Время шло незаметно, и у них установился собственный ритм. Берни пел свои песни, а Элинор подавала ему винты, гвозди и молоток, когда он просил. К раннему вечеру он установил все полки и почти собрал кроватку.
Берни стал собираться, по очереди унося свое снаряжение в грузовик, и Элинор тоже пошла вниз. Она как раз думала, как провести вечер, но тут Берни вернулся в дом, держа что‐то в руке.
– Вот это авокадо, мэм. – Он протянул ей темно-зеленый овальный плод. – Его нужно просто разрезать пополам, вынуть середину и размять с капелькой соли.
– Это овощ или фрукт?
– Фрукт. Моя мама всегда говорила: «В день по авокадо съедать – век болезней не видать».
– Моя бы сказала то же самое про яблоко. – Элинор поднесла странный плод к носу. – Ну, раз ты его принес, настаиваю, чтобы перед уходом ты поел его вместе со мной.
Она пошла к ящику и достала нож, ложку и доску.
– Как его едят, с крекерами?
– Можно, да. Или с овощами, например морковкой или перцем. – Берни был высокий и заполнял собой все пространство.
Элинор достала из холодильника свеженарезанную морковку.
– Мама как раз сказала, что мне надо есть больше овощей.
Берни взял ложку и выложил немного авокадо им на тарелки.
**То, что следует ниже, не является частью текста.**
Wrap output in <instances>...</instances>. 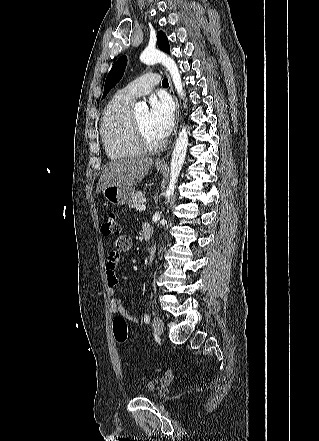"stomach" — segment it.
<instances>
[{
  "label": "stomach",
  "mask_w": 319,
  "mask_h": 441,
  "mask_svg": "<svg viewBox=\"0 0 319 441\" xmlns=\"http://www.w3.org/2000/svg\"><path fill=\"white\" fill-rule=\"evenodd\" d=\"M157 171H163L164 168L156 166ZM104 199L112 205L129 204L134 195L135 188L132 184L111 185L102 190Z\"/></svg>",
  "instance_id": "1"
}]
</instances>
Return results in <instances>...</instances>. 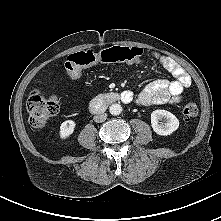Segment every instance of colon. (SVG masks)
<instances>
[{"instance_id": "colon-1", "label": "colon", "mask_w": 221, "mask_h": 221, "mask_svg": "<svg viewBox=\"0 0 221 221\" xmlns=\"http://www.w3.org/2000/svg\"><path fill=\"white\" fill-rule=\"evenodd\" d=\"M142 57L143 50L139 47L115 46L103 50H86L70 55L66 69L71 77H77L83 68L97 63H139ZM26 105L30 123L36 129L45 127L59 108L55 97L46 96L38 90L29 95ZM182 113L187 119L195 118L198 115V107L195 104H186Z\"/></svg>"}]
</instances>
Они встали у кухонного стола и принялись макать в авокадо морковные палочки. Оно оказалось мягким и гораздо более вкусным, чем Элинор предполагала.
– А хорошо.
– Я же говорил, – отозвался Берни, жуя.
– Так у тебя здесь есть родня? – невинно спросила она.
– Что‐то в таком духе, – уклончиво ответил он, и Элинор оставалось только гадать. Сестра, брат, жена?
Тут задняя дверь скрипнула и вошел Уильям, неся дорожную сумку. Берни отошел от кухонного стола, а Уильям перевел взгляд с Элинор на него.
– Милый, ты рано, – сказала Элинор. – Я думала, ты собирался приехать в субботу.
– Добрый вечер, мистер Прайд, – Берни кивнул Уильяму и отнес свою тарелку к раковине. – Ладно, мне пора.
– Спасибо за авокадо, – крикнула Элинор ему вслед. В открытую дверь ворвался порыв ветра.
Уильям поставил на пол сумку и закрыл дверь. Потом он повернулся к Элинор.
– Что это было?
– Ты про что? – Элинор откусила еще морковки с авокадо.
– Ты тут ела с этим…
– Берни. Его зовут Берни, и он просто угостил меня авокадо.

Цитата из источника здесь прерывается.